Mac and Linux-based qualitative researchers have a potential new tool available to them in dedoose, a multiplatform browser-based system for coding and analyzing qualitative data. It makes dealing with data on any platform pretty straightforward, and was built for big teams. All data and analysis occur online, making projects easily accessible to many users working from nearly anywhere with an internet connection.
That said, my initial experiences with dedoose (a name that makes me cringe whenever I have to type it), weren’t great. One reason I love ATLAS.ti for qualitative analysis is that it handles a broad range of file types; specifically, it allows you to code directly onto pdfs without a hitch. Dedoose wasn’t too crazy about loading the pdfs of 1960s newspaper articles that I’m working with. As a historical sociologist, this is pretty crucial for my work, though it’s much less important for most qualitative researchers. Additionally, the dedoose web app crashed when I tried to load Word .doc and .docx files. While it’s easy to convert these into .rtf or plain text files, it’s a frustration, especially considering dedoose’s claim that it supports these file types natively. Its user interface also feels a bit stiff and outdated, though aesthetics admittedly are never the first thing you look for in research software.

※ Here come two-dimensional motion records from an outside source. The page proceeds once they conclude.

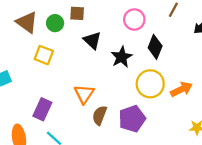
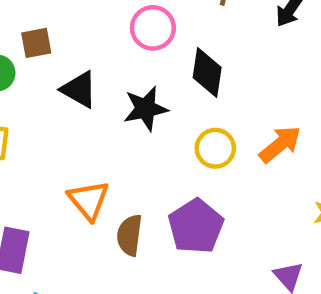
black star: (122, 57) -> (146, 109), turned 30
yellow circle: (150, 84) -> (215, 148), size x0.7

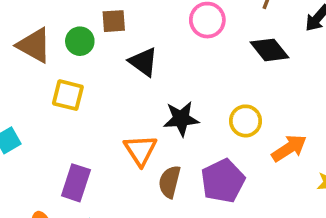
black diamond: (207, 72) -> (269, 50), moved, turned -54
black star: (146, 109) -> (181, 119), moved
orange arrow: (280, 144) -> (289, 148), moved

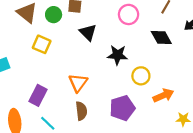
black star: (181, 119) -> (118, 55), moved
brown semicircle: (170, 182) -> (81, 111), moved, turned 150

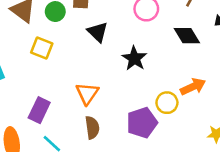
black star: (118, 55) -> (134, 58), turned 30
yellow circle: (141, 76) -> (167, 103), moved
orange arrow: (163, 95) -> (193, 87), moved

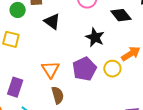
black star: (134, 58) -> (95, 37), moved
purple pentagon: (142, 123) -> (84, 69), moved

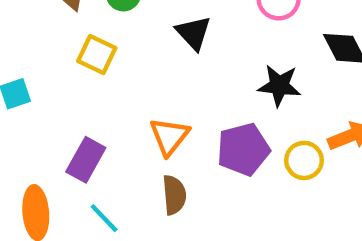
black star: (95, 37) -> (279, 86), turned -30

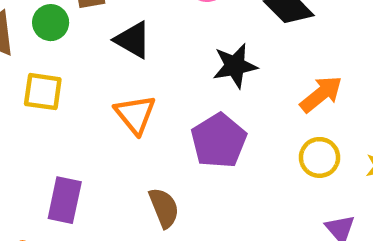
orange triangle: (169, 136) -> (135, 114), moved
yellow circle: (304, 160) -> (319, 157), moved

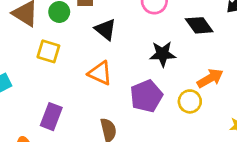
orange triangle: (135, 114) -> (100, 73), turned -35
yellow circle: (319, 157) -> (190, 101), moved

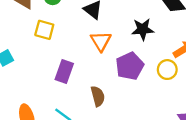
orange triangle: (100, 73) -> (101, 41), moved, turned 35
purple rectangle: (51, 117) -> (64, 71), moved

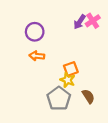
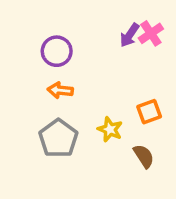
orange square: (71, 69) -> (149, 112), moved
gray pentagon: (59, 99) -> (58, 138), moved

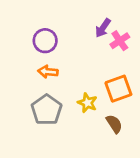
pink cross: (151, 33) -> (120, 41), moved
orange square: (149, 112) -> (118, 89), size x1.4

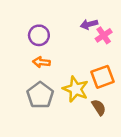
purple arrow: (103, 28) -> (89, 24), turned 42
yellow star: (87, 103) -> (76, 89), size x1.5

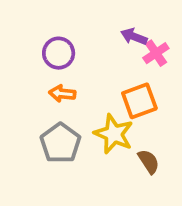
purple arrow: (89, 24) -> (134, 37), turned 35
orange square: (102, 77) -> (139, 101), moved

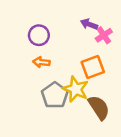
gray pentagon: (60, 143) -> (55, 95), moved
brown semicircle: (149, 162) -> (99, 107), size x1.5

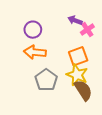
orange arrow: (41, 62) -> (35, 52), size x1.5
yellow star: (76, 89) -> (77, 75), moved

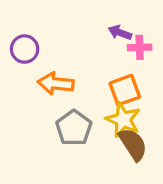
purple circle: (33, 30) -> (25, 49), moved
pink cross: (87, 30) -> (140, 47), turned 32

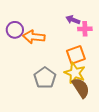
orange arrow: (56, 84) -> (34, 37), moved

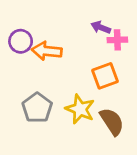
yellow star: (75, 73) -> (80, 109), moved
gray pentagon: (45, 78) -> (37, 108), moved

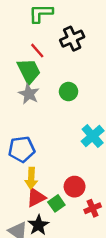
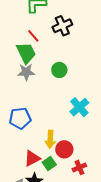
gray star: (29, 94) -> (26, 72), turned -30
yellow arrow: (31, 178) -> (50, 139), moved

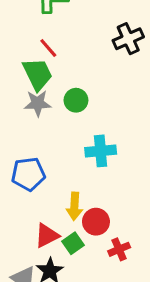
black cross: (62, 26) -> (128, 39), moved
green circle: (59, 70) -> (76, 100), moved
cyan cross: (79, 107) -> (101, 151), moved, turned 36

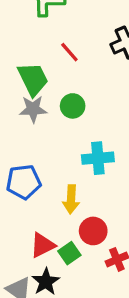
red line: (48, 48) -> (69, 52), moved
yellow arrow: (74, 206) -> (71, 199), moved

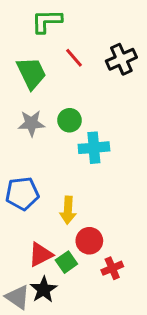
red line: (69, 52) -> (74, 58), moved
green trapezoid: (33, 79) -> (31, 73), moved
cyan cross: (98, 158) -> (94, 148), moved

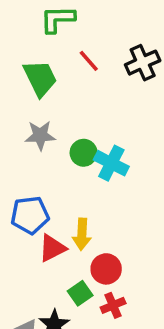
green circle: (70, 120) -> (84, 153), moved
cyan cross: (94, 148) -> (111, 163), turned 32
red triangle: (41, 254) -> (52, 248), moved
red cross: (112, 268) -> (113, 305), moved

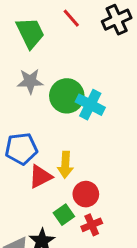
green circle: (84, 153) -> (67, 96), size x1.5

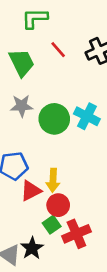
cyan cross: (90, 105) -> (87, 116), moved
red circle: (86, 194) -> (58, 205), moved
red cross: (92, 225) -> (76, 234), size x1.5

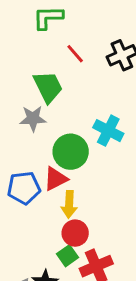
green trapezoid: (22, 63) -> (48, 87), moved
green circle: (54, 119) -> (71, 152), moved
red triangle: (31, 191) -> (56, 179), moved

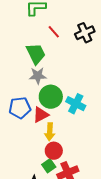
gray star: (33, 119) -> (38, 76), moved
cyan cross: (108, 131) -> (76, 104), moved
blue pentagon: (24, 188) -> (20, 108), moved

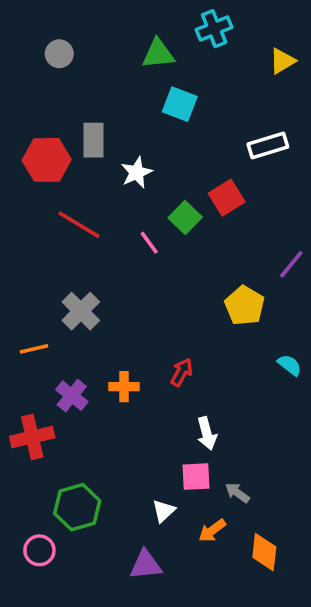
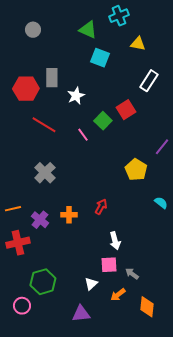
green triangle: (158, 54) -> (88, 30), turned 30
yellow triangle: (282, 61) -> (138, 44), moved, turned 42
white rectangle: (268, 146) -> (149, 81), turned -40
orange line: (34, 349) -> (13, 209), moved

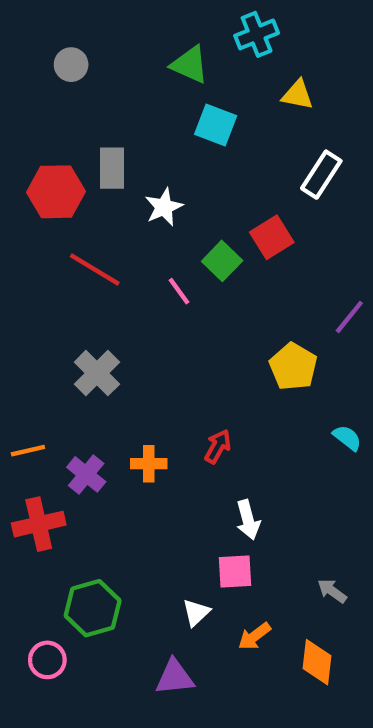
gray arrow: (132, 274) -> (332, 591), moved

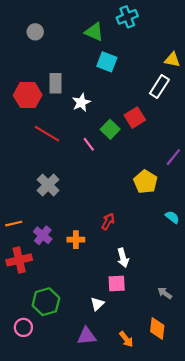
yellow triangle: (298, 95) -> (172, 60), moved
orange cross: (149, 464) -> (76, 240), moved
orange arrow: (254, 636) -> (126, 339), moved, turned -91

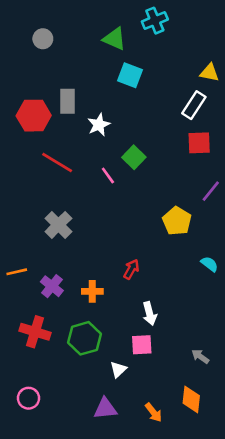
red square: (135, 118) -> (199, 143), moved, turned 30
red cross: (19, 260) -> (35, 332), moved, turned 30
green hexagon: (46, 302) -> (84, 338), moved

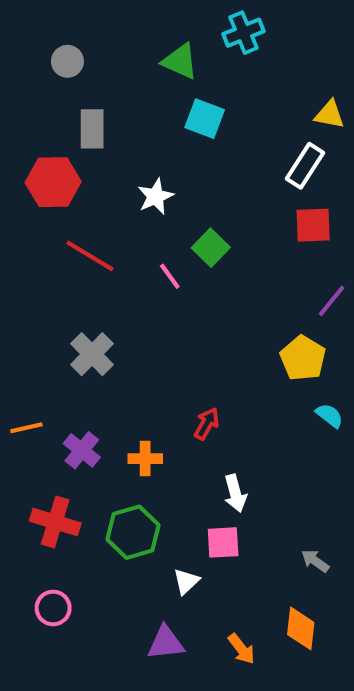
gray rectangle: (68, 101) -> (92, 129), moved
yellow pentagon: (177, 221) -> (303, 358), moved
pink circle: (28, 398) -> (53, 608), moved

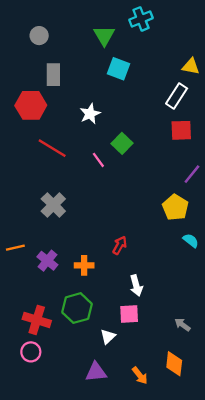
green triangle: (180, 61) -> (104, 36), turned 35
red cross: (55, 522) -> (37, 320), moved

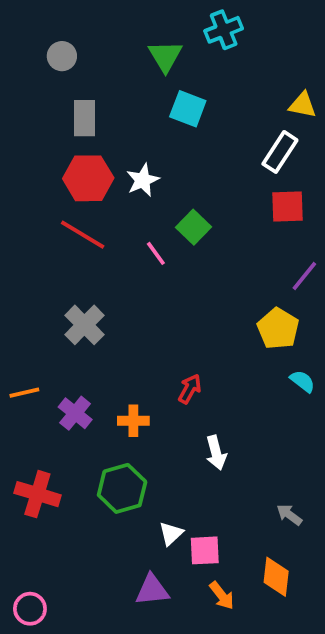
red hexagon: (31, 105) -> (88, 178), moved
pink square: (129, 314) -> (205, 550), moved
red cross: (37, 320) -> (37, 494), moved
pink circle: (31, 352) -> (30, 609), moved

On the positive side, dedoose blows away its major competitors, NVivo and ATLAS.ti, in its account-based collaborative environment. While collaborative work is possible with both ATLAS and NVivo, it requires a license for each user, a dedicated server to host the files, and a little finagling. Dedoose was created for groups. Scalable licenses, easy permission management, and browser-based software make it an easy choice for any researcher starting up a group-based project that relies on transcripts or plain text for data.
Dedoose’s analysis tools also give it a small edge over the competition. Generating quantitative measures from qualitative data is a snap with dedoose. It can produce attractive graphs easily, show you co-occurrences, and spit out any spreadsheet you could possibly want to describe your data. Its suite of tools to qualitatively analyze coded data aren’t as robust as those in ATLAS.ti, specifically its query and network tools. But if quantifying qualitative data is your main goal, this will work great. However, for work in grounded theory or more interpretive analysis, you may want to stick with what you’re already using.
Dedoose offers potential users a no-risk, thirty-day test-drive for free. If you’re working with interview or focus group transcripts, as most qualitative researchers are, and especially if you’re working in a team, dedoose may be just what you want. But for work with audiovisual data or pdfs that you want to keep in their original formatting, ATLAS.ti probably remains your best option.